BEGIN
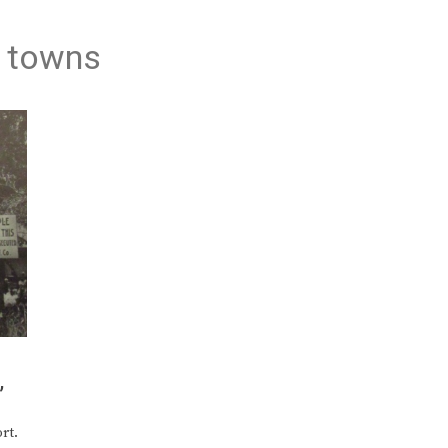
n towns
’
rt.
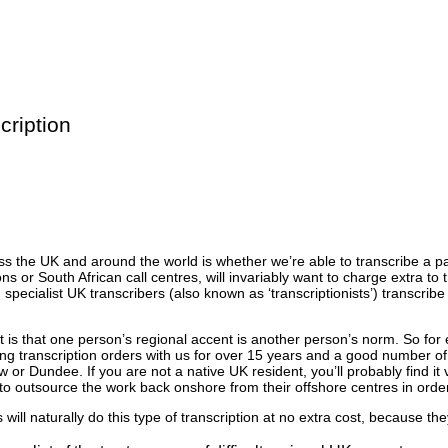
cription
oss the UK and around the world is whether we’re able to transcribe a p
ons or South African call centres, will invariably want to charge extra to
ecialist UK transcribers (also known as ‘transcriptionists’) transcribe
ent is that one person’s regional accent is another person’s norm. So fo
ing transcription orders with us for over 15 years and a good number of
r Dundee. If you are not a native UK resident, you’ll probably find it 
to outsource the work back onshore from their offshore centres in order
ill naturally do this type of transcription at no extra cost, because the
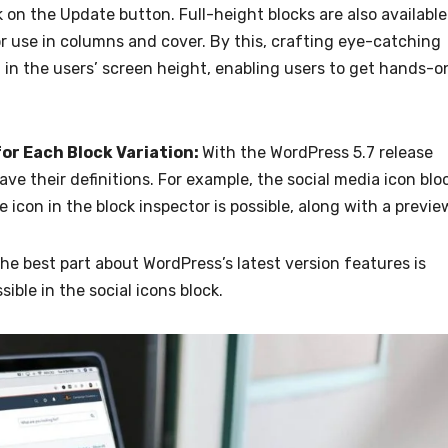
 on the Update button. Full-height blocks are also available
r use in columns and cover. By this, crafting eye-catching
ll in the users’ screen height, enabling users to get hands-o
for Each Block Variation:
With the WordPress 5.7 release
ve their definitions. For example, the social media icon blo
 icon in the block inspector is possible, along with a previe
he best part about WordPress’s latest version features is
sible in the social icons block.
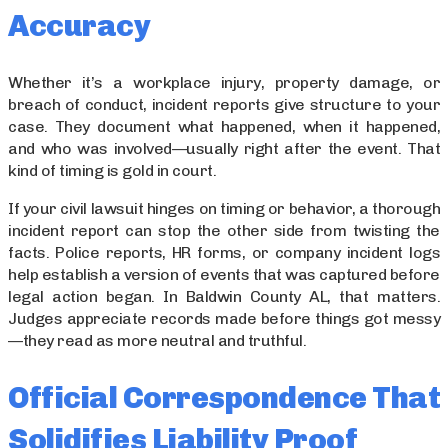
Accuracy
Whether it’s a workplace injury, property damage, or
breach of conduct, incident reports give structure to your
case. They document what happened, when it happened,
and who was involved—usually right after the event. That
kind of timing is gold in court.
If your civil lawsuit hinges on timing or behavior, a thorough
incident report can stop the other side from twisting the
facts. Police reports, HR forms, or company incident logs
help establish a version of events that was captured before
legal action began. In Baldwin County AL, that matters.
Judges appreciate records made before things got messy
—they read as more neutral and truthful.
Official Correspondence That
Solidifies Liability Proof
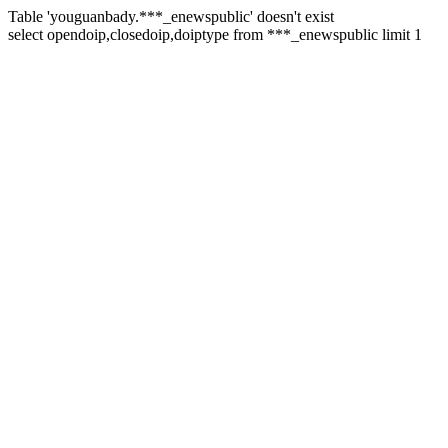
Table 'youguanbady.***_enewspublic' doesn't exist
select opendoip,closedoip,doiptype from ***_enewspublic limit 1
END
» **EXERCISE DIRECTIONS**
Using the records above, list each line that includes "also".

» **SOLUTION FOR THIS PROBLEM**
ecialist UK transcribers (also known as ‘transcriptionists’) transcribe
 on the Update button. Full-height blocks are also available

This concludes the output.